Il tema è molto sentito. Non soltanto in sede politica. Il motivo? In ballo, secondo alcune stime, ci sono un'erosione della base imponibile nazionale superiore ai 30 miliardi di euro e un mancato gettito per le casse dello Stato che va dai 4 ai 5 miliardi l'anno. Circa 50-70 miliardi l’anno di tasse non pagate, invece, in tutta Europa.
Il meccanismo elusivo, come ha ipotizzato oggi la Procura di Milano procedendo nei confronti di Amazon, il gigante dell'e-commerce fondato da Jeff Bezos, è quello di portare la sede europea, da parte della varie Apple, Facebook, Amazon, Twitter, ecc... in Paesi a fiscalità vantaggiosa (dove la corporate tax, come l'Irlanda, è di molto inferiore alla media Ue) evitando così di pagare le tasse in ogni singolo stato membro dell'Unione (dove comunque viene realizzato il fatturato).
Al momento, però, in sede comunitaria non c’è identità di vedute e un accordo sul regime fiscale da adottare che potrebbe anche obbligare i colossi del web a pagare le tasse per le loro attività in Italia. Ebbene, secondo la ricerca Agi-Censis, più della metà della popolazione (55%) vorrebbe la web tax. Gettito, oltretutto, che potrebbe andare a risolvere il problema cronico dei nostri conti pubblici in cerca di preziose risorse economiche per evitare le clausole di salvaguardia che pendono come una mannaia sull'Iva o finanziare il taglio dell'Irpef. Tanto caro in questo momento a Matteo Renzi.

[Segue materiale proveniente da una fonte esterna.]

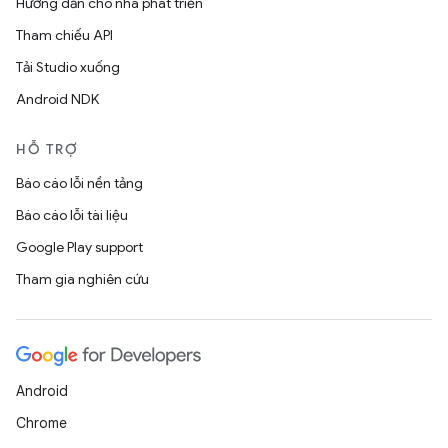
Hướng dẫn cho nhà phát triển
Tham chiếu API
Tải Studio xuống
Android NDK
HỖ TRỢ
Báo cáo lỗi nền tảng
Báo cáo lỗi tài liệu
Google Play support
Tham gia nghiên cứu
Android
Chrome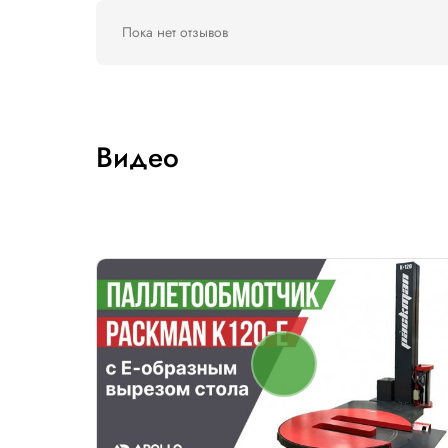
Программирование количества верх
Ручной цикл
Параметры, регулируемые с 
Раздельное кол-во витков внизу и в
Скорость вращения поворотного ст
Раздельная регулировка скорости к
Регулировка натяжения пленки;
Регулировка кол-ва промежуточных 
Задержка фотодатчика (для регулир
Регулировка кол-ва повторных цикло
Включение/отключение работы по ф
Включение/отключение контроля о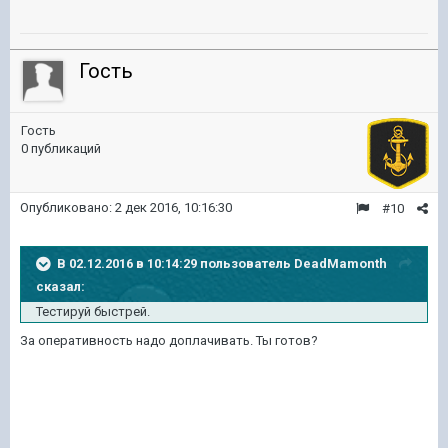
Гость
Гость
0 публикаций
Опубликовано:
2 дек 2016, 10:16:30
#10
В 02.12.2016 в 10:14:29 пользователь DeadMamonth
сказал:
Тестируй быстрей.
За оперативность надо доплачивать. Ты готов?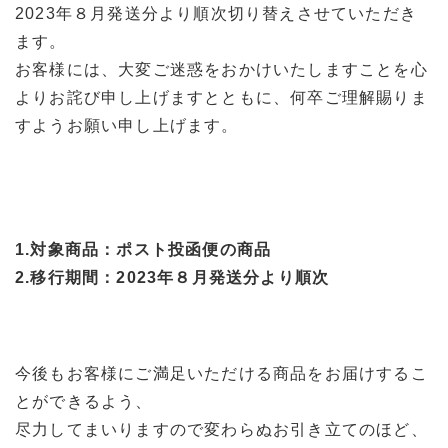
2023年８月発送分より順次切り替えさせていただき
ます。
お客様には、大変ご迷惑をおかけいたしますことを心
よりお詫び申し上げますとともに、何卒ご理解賜りま
すようお願い申し上げます。
1.対象商品：ポスト投函便の商品
2.移行期間：2023年８月発送分より順次
今後もお客様にご満足いただける商品をお届けするこ
とができるよう、
尽力してまいりますので変わらぬお引き立てのほど、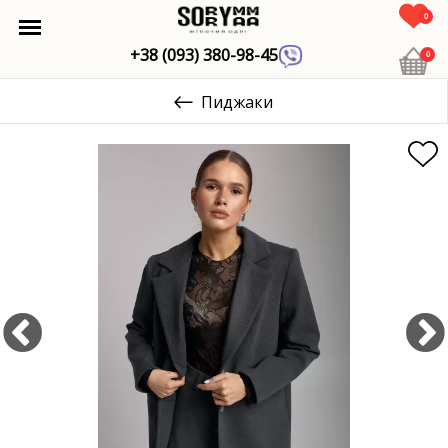
0
+38 (093) 380-98-45
0
Пиджаки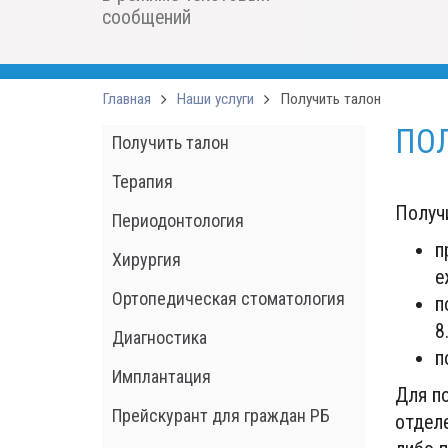
сообщений
Главная
Наши услуги
Получить талон
ПО
Получить талон
Терапия
Получи
Периодонтология
п
Хирургия
е
Ортопедическая стоматология
п
8
Диагностика
п
Имплантация
Для п
Прейскурант для граждан РБ
отделе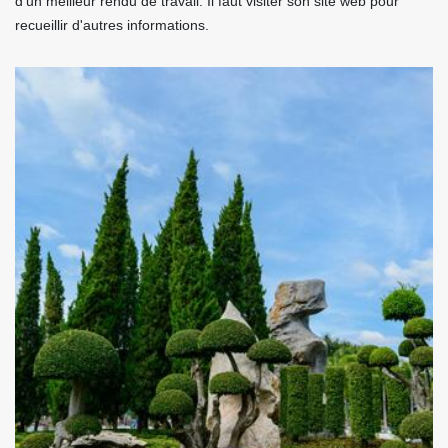
d'un meilleur rendu de travail. Il faut visiter son site web pour
recueillir d'autres informations.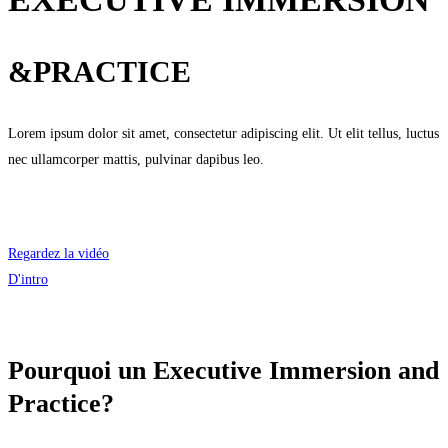
&PRACTICE
Lorem ipsum dolor sit amet, consectetur adipiscing elit. Ut elit tellus, luctus
nec ullamcorper mattis, pulvinar dapibus leo.
Nos Programmes
Télécharger la brochure
Regardez la vidéo
D'intro
Pourquoi un Executive Immersion and
Practice?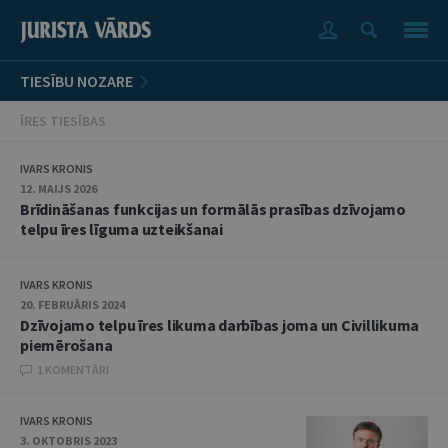
TIESĪBU NOZARE
ĪRES TIESĪBAS
IVARS KRONIS
12. MAIJS 2026
Brīdināšanas funkcijas un formālās prasības dzīvojamo
telpu īres līguma uzteikšanai
IVARS KRONIS
20. FEBRUĀRIS 2024
Dzīvojamo telpu īres likuma darbības joma un Civillikuma
piemērošana
1 KOMENTĀRI
IVARS KRONIS
3. OKTOBRIS 2023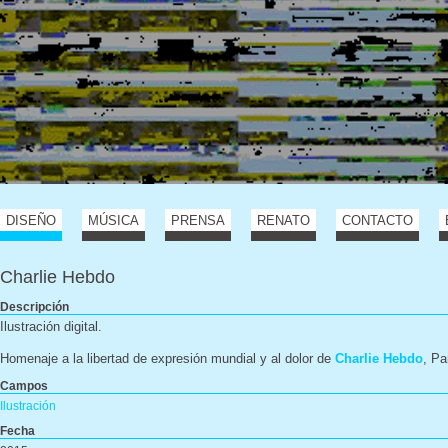
DISEÑO
MÚSICA
PRENSA
RENATO
CONTACTO
Charlie Hebdo
Descripción
Ilustración digital.
Homenaje a la libertad de expresión mundial y al dolor de
Charlie Hebdo
, Pa
Campos
Ilustración
Fecha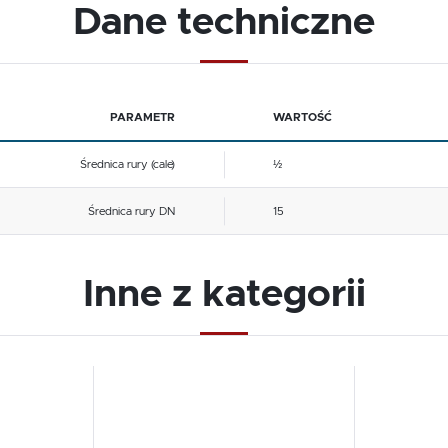
Dane techniczne
PARAMETR
WARTOŚĆ
Średnica rury (cale)
½
Średnica rury DN
15
Inne z kategorii
Dodaj do schowka
Dodaj 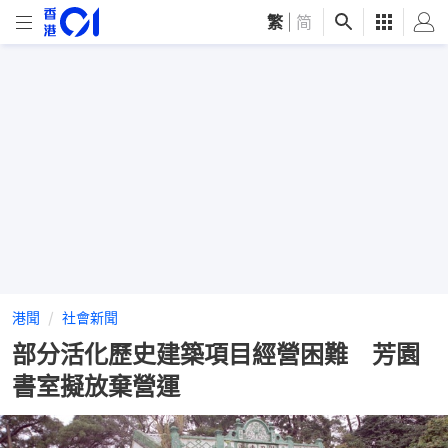
繁
|
简
港聞
社會新聞
部分活化歷史建築項目經營困難 芳園
書室擬放棄營運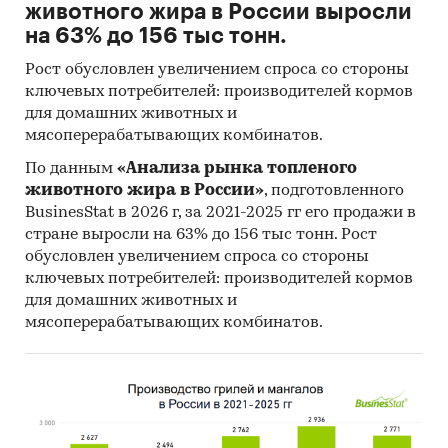
животного жира в России выросли
на 63% до 156 тыс тонн.
Рост обусловлен увеличением спроса со стороны
ключевых потребителей: производителей кормов
для домашних животных и
мясоперерабатывающих комбинатов.
По данным
«Анализа рынка топленого
животного жира в России»
, подготовленного
BusinesStat в 2026 г, за 2021-2025 гг его продажи в
стране выросли на 63% до 156 тыс тонн. Рост
обусловлен увеличением спроса со стороны
ключевых потребителей: производителей кормов
для домашних животных и
мясоперерабатывающих комбинатов.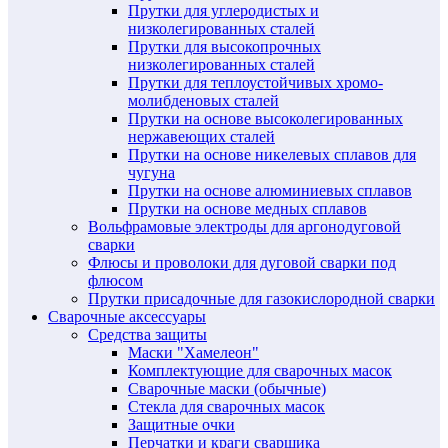
Прутки для углеродистых и
низколегированных сталей
Прутки для высокопрочных
низколегированных сталей
Прутки для теплоустойчивых хромо-
молибденовых сталей
Прутки на основе высоколегированных
нержавеющих сталей
Прутки на основе никелевых сплавов для
чугуна
Прутки на основе алюминиевых сплавов
Прутки на основе медных сплавов
Вольфрамовые электроды для аргонодуговой
сварки
Флюсы и проволоки для дуговой сварки под
флюсом
Прутки присадочные для газокислородной сварки
Сварочные аксессуары
Средства защиты
Маски "Хамелеон"
Комплектующие для сварочных масок
Сварочные маски (обычные)
Стекла для сварочных масок
Защитные очки
Перчатки и краги сварщика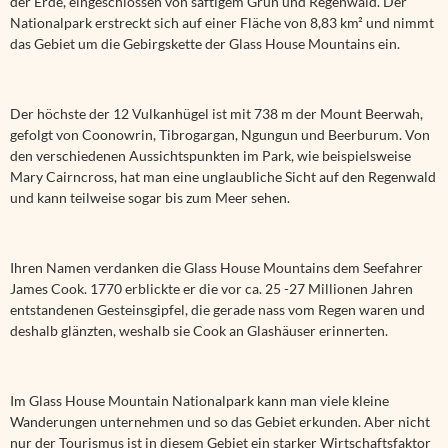
der Erde, eingeschlossen von saftigem Grün und Regenwald. Der
Nationalpark erstreckt sich auf einer Fläche von 8,83 km² und nimmt
das Gebiet um die Gebirgskette der Glass House Mountains ein.
Der höchste der 12 Vulkanhügel ist mit 738 m der Mount Beerwah,
gefolgt von Coonowrin, Tibrogargan, Ngungun und Beerburum. Von
den verschiedenen Aussichtspunkten im Park, wie beispielsweise
Mary Cairncross, hat man eine unglaubliche Sicht auf den Regenwald
und kann teilweise sogar bis zum Meer sehen.
Ihren Namen verdanken die Glass House Mountains dem Seefahrer
James Cook. 1770 erblickte er die vor ca. 25 -27 Millionen Jahren
entstandenen Gesteinsgipfel, die gerade nass vom Regen waren und
deshalb glänzten, weshalb sie Cook an Glashäuser erinnerten.
Im Glass House Mountain Nationalpark kann man viele kleine
Wanderungen unternehmen und so das Gebiet erkunden. Aber nicht
nur der Tourismus ist in diesem Gebiet ein starker Wirtschaftsfaktor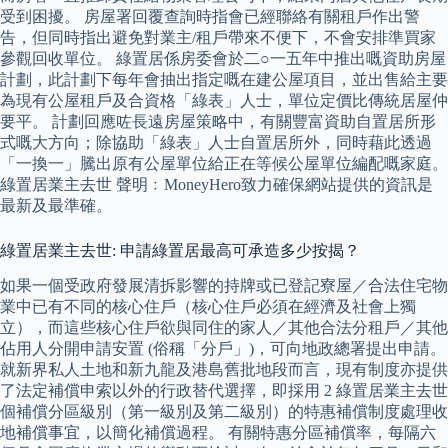
受到困擾。 房屋署回覆查詢時指會已經聯絡有關租戶作出警
告，但同時指出避免對業主/租戶帶來不便下，不會安排準買家
參觀回收單位。 綠置居係房委會於二○一五年中推出嘅資助房屋
計劃，此計劃下每年會抽出指定嘅在建公屋項目，並出售給主要
為現有公屋租戶及合資格「綠表」人士，單位定價比傳統居屋仲
要平。 計劃回應咗長遠房屋策略中，有關豐富資助自置居所形
式嘅大方向；除協助「綠表」人士自置居所外，同時藉此透過
「一換一」騰出原有公屋單位給正在等候公屋單位編配嘅家庭。
綠置居業主去世 聲明﹕MoneyHero致力確保網站提供的資訊是
最新及最準確。
綠置居業主去世: 申請綠置居最高可承造多少按揭？
如果一個受政府發展清拆影響的持牌或已登記寮屋／合法住宅物
業中已有不同的核心住戶（核心住戶必須在經濟及社會上獨
立），而這些核心住戶欲與同住的家人／其他合法分租戶／其他
佔用人分開申請安置 (俗稱「分戶」)，可向地政總署提出申請。
就新界私人土地和新九龍及港島舊批地段而言，現有制度亦提供
了法定補償申索以外的行政替代選擇，即採用 2 綠置居業主去世
個補償分區級別（第一級別及第二級別）的特惠補償制度處理收
地補償事宜，以簡化補償過程。 有關特惠分區補償率，每隔六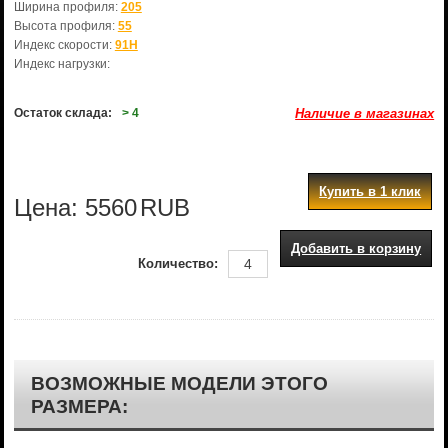
Ширина профиля:
205
Высота профиля:
55
Индекс скорости:
91H
Индекс нагрузки:
Остаток склада:
> 4
Наличие в магазинах
Купить в 1 клик
Цена:
5560
RUB
Добавить в корзину
Количество:
ВОЗМОЖНЫЕ МОДЕЛИ ЭТОГО
РАЗМЕРА:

Nel report, si legge che in un contesto in cui i grandi operatori della web economy (quelli che mettono in contatto domanda e offerta di beni e servizi basati su internet) sono sempre più dematerializzati e delocalizzati, "da più parti si sostiene che non sia accettabile che si dematerializzino e delocalizzino (nei paradisi fiscali) anche i ricavi generati. Più della metà della popolazione italiana, quindi, concorda nel ritenere opportuna una legge in grado di tassare i profitti generati in Italia dai più grandi soggetti web con sede legale in Paesi a fiscalità privilegiata".
Nel complesso, sembra dunque che la volontà del governo italiano di proporre un simile provvedimento agli altri Paesi dell'Ue durante il prossimo G7 delle Finanze in programma a Bari dall'11 al 13 maggio 2017 "goda dei consensi della maggior parte degli italiani".
Si avverte anche (tema sentito soprattutto tra i giovani) di fare attenzione a eventuali ricadute finali sugli utenti. "Bisogna però considerare - spiega infatti il Diario dell'Innovazione - che il 27,6% degli intervistati ritiene che la questione non possa o non vada affrontata a livello nazionale ma che vada demandata a un livello sovranazionale come l'Unione Europea. Inoltre, bisogna registrare anche la posizione - minoritaria nel Paese ma maggiormente sentita dalle giovani generazioni (27,5%) - di chi pensa che una legge del genere possa rivelarsi dannosa riverberandosi sui costi dei servizi web per l'utente finale". Se ne riparla fra due settimane, in sede G7.